# KillerKeanes New Growth Program



## myseone (Mar 27, 2005)

Okay KillerKeane,

Here is the program that I want you to follow. I recomend that you post your before pictures and measurements, then again at 6 week intervals.

Like I said before, I don't have a lot of time to allot to this but this program will aid in adding muscle mass.

Your goal of adding 1lb or so a week, might happen. It depends on how close you are to your upper limits. The easy part of climbing a mountain is the first 80 percent the next 10 is extremely hard, and the last is more challenging than the other 90 put together.

If you apply what I'm saying, and stick to it very closely I beleive that you will be happy with your progression.

The first thing I want to cover is your diet, it actually is quiet good. I'm going to add some more calories to it to speed up your weight gain rate a bit, this might mean that you will put on some fat along with muscle, with the gain rate that you want it would be hard not to.

I want you to add the following to your daily intake. In other words continue eating everything that you currently do and add this shake:

3 scoops of protein powder

1/4 cup of ice cream

3 8oz cups of low fat milk

1 tablespoon of peanut butter

1 banana or a cup of frozen strawberries

add ice and water to change consistency to your liking

basically sip on this throughout the day, don't gulp, stretch it out throughout the day.

supplement wise I want you to add the following if you are not using them:

Creatine Monohydrate (20 gram load for 10 days/ maintain with 10 grams) this is providing you are healthy

Glutamine 15 grams daily (5 grams 3x a day)

Now onto sleep

You are going to need eight to 9 hours of sleep. along with a half hour nap during the day. This is very important.

Now onto training:

I want you to back cycle all your poundages by 15%, this is so that you can create momentum building back up and blasting past your present tonnage.

Add the following weights to your lifts when you progress from week to week:

Squat 10lbs

Deadlifts 5-10lbs

Bench press 5lbs

bent over rows two arms 5lbs

shoulder press 5lbs

Leg press 20-30lbs

dips 2 1/2-5lbs

chins same as above

calves 5-10lbs

upright row 2 1/2-5lbs

you musat get stronger every week to grow fast.

Okay now for the workout itself. Here are a few rules get a partner who you can trust to show up, spot you right, and push you beyond what you would do on your own to train with you. If you don't it will be more difficult but not impossible.

All non warm up sets are taken to failure along with 1-2 forced repetitions, and in some cases drop sets.

Rest as long as it takes you to recover, and hit it hard again.

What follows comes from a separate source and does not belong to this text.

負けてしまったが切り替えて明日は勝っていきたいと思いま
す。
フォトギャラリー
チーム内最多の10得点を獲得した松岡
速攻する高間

Typically these workouts will take you about an hour to complete, added stretching and warming up might push them to 90 minutes.

Leave the cardio alone for now, do none for the next 10 weeks. Don't worry you won't keal over this program heavily works the cardiovascular and circulatory systems.

This program should be done 3-4 times a week. Start with 4 times a week, on nonconsecutive days, if you start feeling excessive fatique cut back to 3 days, don't be a hero.

Apply my mind techniques on my website to ramp up focus and aggression.

Okay here is your program for the next 6 weeks

remember all work sets to failure

Workout A. Chest/ Back

1. Parallel bar dip with dipping belt (2 warm ups 20, 15 reps light) 3 work sets 6-8 reps (last set after failure drop added wt. and continue with body wt)

2. Neutral grip pullups (1 warm up 12) 3 work sets 6-8 reps (last set same as dips)

3. T-bar rows done off the floor ( 1 wmup 10) 2 work sets 10 reps

4. Incline bench press on smith machine (1 wp 10) 2 work sets 8-10 (first set triple drop, last set regular)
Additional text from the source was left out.